In adults, intensive management protocols for severe TBI, including ICP monitoring, have been associated with lowered mortality rates as compared with historical controls or centers in other countries not using monitoring techniques (8, 43–45). A study by Eisenberg et al (46) reported that improved ICP control was associated with improved outcome in severely head-injured patients with medically intractable intracranial hypertension. Finally, in a small, single-institution study of patients triaged according to the attending neurosurgery call schedule, mortality was over four times higher in nonmonitored than in monitored patients with severe TBI (47).
B. Information Not Included as Evidence
Various class III studies have demonstrated improved outcomes, vs. historical controls, in the era of ICP monitor-directed intensive therapy of patients with severe TBI (11, 35, 43, 48, 49). Two specific ICP monitor-directed therapies effective in treating acute intracranial hypertension have been associated with improved survival and clinical outcomes after severe TBI in children. As indicated in the evidence table, a study by Bruce et al (1) reported that aggressive therapy with hyperventilation and/or barbiturates to treat intracranial hypertension in 85 children with severe TBI resulted in 87.5% good outcomes and only 9% mortality. Not included as evidence, Peterson et al (50) performed a retrospective study of severe TBI in 68 infants and children, which showed that effective treatment of refractory intracranial hypertension using continuous infusion of hypertonic (3%) saline resulted in a mortality rate (15%) lower than expected as a result of trauma severity score (40%). There were only three deaths in this study (4%) resulting from uncontrolled intracranial hypertension.
Four lines of evidence support the use of ICP monitoring in children with severe TBI: a frequently reported high incidence of intracranial hypertension in children with severe TBI, a widely reported association of intracranial hypertension and poor neurologic outcome, the concordance of protocol-based intracranial hypertension therapy and best-reported clinical outcomes, and improved outcomes associated with successful ICP-lowering therapies. Evidence reviewed in the adult guidelines mirrors that for pediatric patients, further suggesting that ICP monitoring is of clinical benefit in patients with severe TBI.

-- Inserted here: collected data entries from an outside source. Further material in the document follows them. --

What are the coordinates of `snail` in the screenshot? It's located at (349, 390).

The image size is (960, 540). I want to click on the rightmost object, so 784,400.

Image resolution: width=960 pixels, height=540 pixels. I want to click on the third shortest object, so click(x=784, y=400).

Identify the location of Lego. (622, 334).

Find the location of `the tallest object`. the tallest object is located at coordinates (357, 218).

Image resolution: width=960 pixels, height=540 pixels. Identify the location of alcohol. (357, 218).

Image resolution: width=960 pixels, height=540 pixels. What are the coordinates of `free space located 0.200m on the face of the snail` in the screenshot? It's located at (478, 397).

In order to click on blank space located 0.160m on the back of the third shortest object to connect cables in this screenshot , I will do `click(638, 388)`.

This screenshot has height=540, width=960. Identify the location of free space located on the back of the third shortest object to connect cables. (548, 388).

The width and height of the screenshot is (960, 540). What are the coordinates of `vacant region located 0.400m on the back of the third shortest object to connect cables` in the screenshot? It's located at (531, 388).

Intracranial hypertension is both difficult to diagnose and is associated with poor neurologic outcomes and death in infants and young children. Intracranial hypertension may be present in children with open fontanelles and sutures (18). ICP monitoring is of significant use in these patient populations.

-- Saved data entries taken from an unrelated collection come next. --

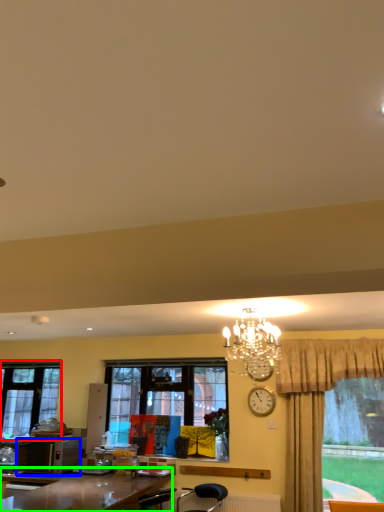 Question: Which object is positioned closest to window (highlighted by a red box)? Select from microwave oven (highlighted by a blue box) and desk (highlighted by a green box).

Choices:
 (A) microwave oven
 (B) desk

Answer: (A) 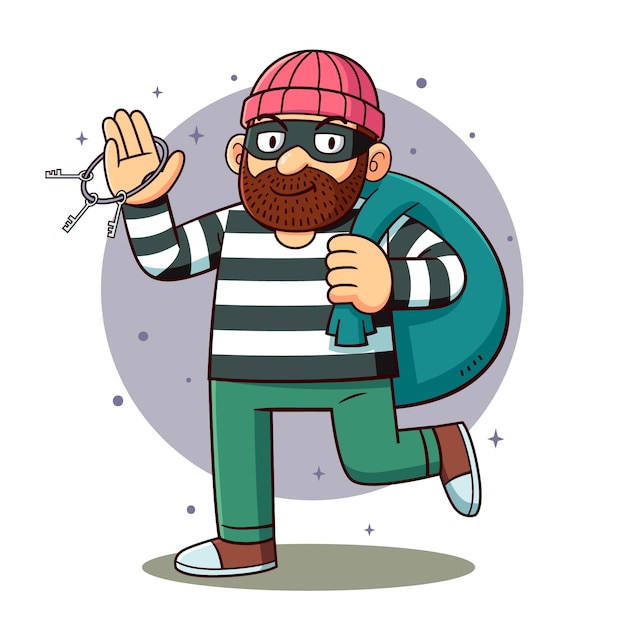 The width and height of the screenshot is (626, 626). What are the coordinates of `keys` in the screenshot? It's located at (111, 226), (69, 218), (54, 170). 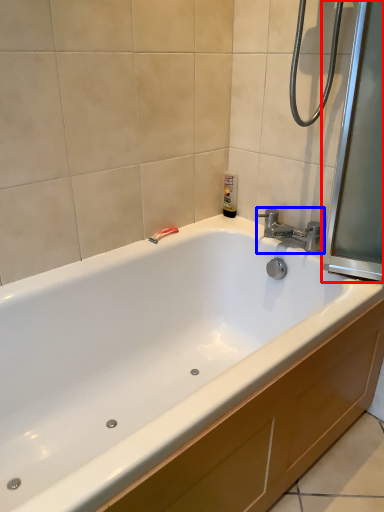 Question: Which of the following is the closest to the observer, screen door (highlighted by a red box) or tap (highlighted by a blue box)?

Choices:
 (A) screen door
 (B) tap

Answer: (A) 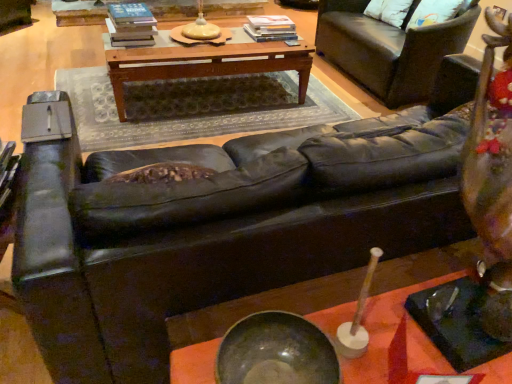 Identify the location of vacant location below woodenobject at center, the first table in the top-to-bottom sequence (from a real-world perspective). The width and height of the screenshot is (512, 384). (202, 103).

The presence of intracranial hypertension can also be influenced by the type of pathology on CT such as diffuse injury or specific etiologies such as traumatic sinus thrombosis.

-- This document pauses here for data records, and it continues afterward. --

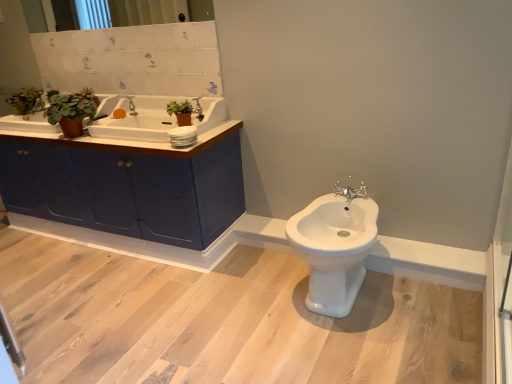 Question: Is white ceramic sink at upper left shorter than silver metallic tap at center, placed as the first tap when sorted from front to back?

Choices:
 (A) no
 (B) yes

Answer: (A)

Question: Would you say white ceramic sink at upper left contains silver metallic tap at center, the second tap from the back?

Choices:
 (A) yes
 (B) no

Answer: (B)

Question: From a real-world perspective, is white ceramic sink at upper left physically above silver metallic tap at center, the 2th tap in the left-to-right sequence?

Choices:
 (A) yes
 (B) no

Answer: (A)

Question: From a real-world perspective, is white ceramic sink at upper left beneath silver metallic tap at center, the second tap from the back?

Choices:
 (A) yes
 (B) no

Answer: (B)

Question: Is white ceramic sink at upper left further to the viewer compared to silver metallic tap at center, positioned as the first tap in right-to-left order?

Choices:
 (A) yes
 (B) no

Answer: (A)

Question: Is white ceramic sink at upper left bigger or smaller than white glossy bidet at center?

Choices:
 (A) small
 (B) big

Answer: (A)

Question: Considering the positions of white ceramic sink at upper left and white glossy bidet at center in the image, is white ceramic sink at upper left taller or shorter than white glossy bidet at center?

Choices:
 (A) tall
 (B) short

Answer: (B)

Question: Does point [x=220, y=115] appear closer or farther from the camera than point [x=353, y=246]?

Choices:
 (A) farther
 (B) closer

Answer: (A)

Question: Would you say white ceramic sink at upper left is inside or outside white glossy bidet at center?

Choices:
 (A) outside
 (B) inside

Answer: (A)

Question: Is point (113, 1) closer or farther from the camera than point (309, 226)?

Choices:
 (A) farther
 (B) closer

Answer: (A)

Question: Is clear glass mirror at upper center bigger or smaller than white glossy bidet at center?

Choices:
 (A) big
 (B) small

Answer: (B)

Question: From a real-world perspective, is clear glass mirror at upper center positioned above or below white glossy bidet at center?

Choices:
 (A) below
 (B) above

Answer: (B)

Question: Considering their positions, is clear glass mirror at upper center located in front of or behind white glossy bidet at center?

Choices:
 (A) behind
 (B) front

Answer: (A)

Question: Considering the positions of point (34, 3) and point (91, 137), is point (34, 3) closer or farther from the camera than point (91, 137)?

Choices:
 (A) farther
 (B) closer

Answer: (A)

Question: From a real-world perspective, is clear glass mirror at upper center physically located above or below matte blue cabinet at left?

Choices:
 (A) below
 (B) above

Answer: (B)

By contrast, ICP monitoring is not routinely indicated in children with mild or moderate TBI. Treating physicians may, however, in some circumstances, choose to use ICP monitoring in conscious children who are at relative risk for neurologic deterioration as a result of the presence of traumatic mass lesions or in whom serial neurologic examination is precluded by sedation, neuromuscular blockade, or anesthesia.
VIII. KEY ISSUES FOR FUTURE INVESTIGATION
* Studies of specific subpopulations of pediatric patients with TBI in whom ICP monitoring is indicated; in particular, in the categories of infants and young children with abusive head trauma and/or infants with open fontanelles and sutures.
* Studies of the incidence of intracranial hypertension based on clinical and radiologic parameters in children of different ages and injury mechanisms.
* Focused multivariate analyses of children with intracranial hypertension to predict those who respond better to specific ICP-lowering therapies.
* Careful monitoring of the impact of adoption of ICP monitoring-directed protocols by hospitals and health systems should be undertaken to provide further evaluation of the impact of these measures on outcome as well as system performance variables.
* Studies are also needed to determine whether the type of ICP monitor (e.g., ventricular, parenchyma) or approach to monitoring (e.g., continuous or intermittent with cerebrospinal fluid drainage) influences outcome.